WHAT IS REQUIRED: Pull every line with "nous" from the entries below.
____ SUPPLIED MATERIAL
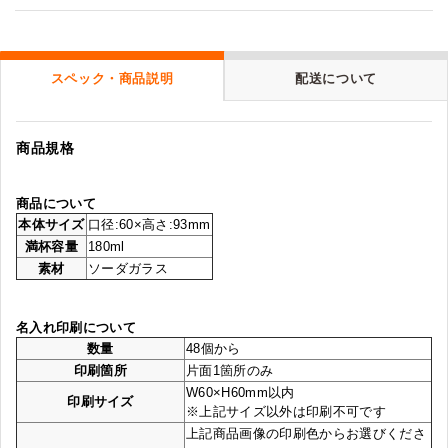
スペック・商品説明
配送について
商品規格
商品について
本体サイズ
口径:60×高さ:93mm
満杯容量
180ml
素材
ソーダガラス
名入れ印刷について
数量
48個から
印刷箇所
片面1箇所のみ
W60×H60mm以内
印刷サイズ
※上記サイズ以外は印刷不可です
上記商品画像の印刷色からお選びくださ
________
____ SUPPLIED MATERIAL
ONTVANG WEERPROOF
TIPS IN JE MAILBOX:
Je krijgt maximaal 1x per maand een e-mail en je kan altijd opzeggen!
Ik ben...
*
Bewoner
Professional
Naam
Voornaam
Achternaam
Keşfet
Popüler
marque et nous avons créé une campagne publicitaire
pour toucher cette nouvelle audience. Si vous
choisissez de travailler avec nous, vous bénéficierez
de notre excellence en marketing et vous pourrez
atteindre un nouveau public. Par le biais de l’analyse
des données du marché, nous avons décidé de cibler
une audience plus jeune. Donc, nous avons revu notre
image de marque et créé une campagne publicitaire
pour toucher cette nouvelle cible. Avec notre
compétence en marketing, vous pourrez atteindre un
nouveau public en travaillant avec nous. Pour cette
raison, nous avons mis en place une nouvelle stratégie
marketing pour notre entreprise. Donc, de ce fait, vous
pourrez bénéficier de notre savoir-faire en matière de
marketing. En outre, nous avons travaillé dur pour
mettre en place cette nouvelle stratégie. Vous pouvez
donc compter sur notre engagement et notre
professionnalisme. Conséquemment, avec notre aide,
________
WRITTEN RESPONSE:
marque et nous avons créé une campagne publicitaire
choisissez de travailler avec nous, vous bénéficierez
des données du marché, nous avons décidé de cibler
une audience plus jeune. Donc, nous avons revu notre
nouveau public en travaillant avec nous. Pour cette
raison, nous avons mis en place une nouvelle stratégie
marketing. En outre, nous avons travaillé dur pour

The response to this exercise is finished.